Untuk memperluas akses, pemerintah kecamatan telah merencanakan pembangunan Puskesmas baru di sekitar kantor camat.Rencana tersebut telah melalui proses survei dan penyusunan perencanaan awal oleh pihak terkait.
Menurut Julkifli, keberadaan tenaga kesehatan bukan hanya soal jumlah lulusan, tetapi juga kemauan mereka untuk bertugas di wilayah pelosok.“Lulusan dokter memang banyak, tapi belum banyak yang berminat bertugas di wilayah hulu. Beberapa malah melanjutkan studi lagi, sehingga potensi mereka untuk ditugaskan di daerah pun hilang,” ujarnya.

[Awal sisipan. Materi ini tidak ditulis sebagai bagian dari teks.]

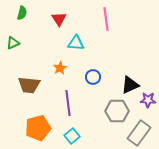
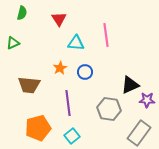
pink line: moved 16 px down
blue circle: moved 8 px left, 5 px up
purple star: moved 1 px left
gray hexagon: moved 8 px left, 2 px up; rotated 10 degrees clockwise
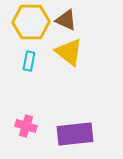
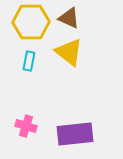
brown triangle: moved 3 px right, 2 px up
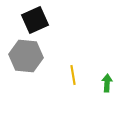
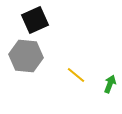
yellow line: moved 3 px right; rotated 42 degrees counterclockwise
green arrow: moved 3 px right, 1 px down; rotated 18 degrees clockwise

Ia berharap program pembangunan kesehatan di daerah tidak hanya fokus pada infrastruktur, tetapi juga pada pemenuhan tenaga medis di setiap desa. Pemerintah kecamatan juga menilai hal ini penting untuk menjamin layanan kesehatan dasar yang merata.
“Harapan kami, pemerintah daerah bisa terus mendorong lewat Musrenbang, agar tiap desa memiliki setidaknya satu bidan, dan minimal dua hingga tiga dokter per kecamatan, termasuk satu dokter spesialis anak,” pungkasnya. (Adv)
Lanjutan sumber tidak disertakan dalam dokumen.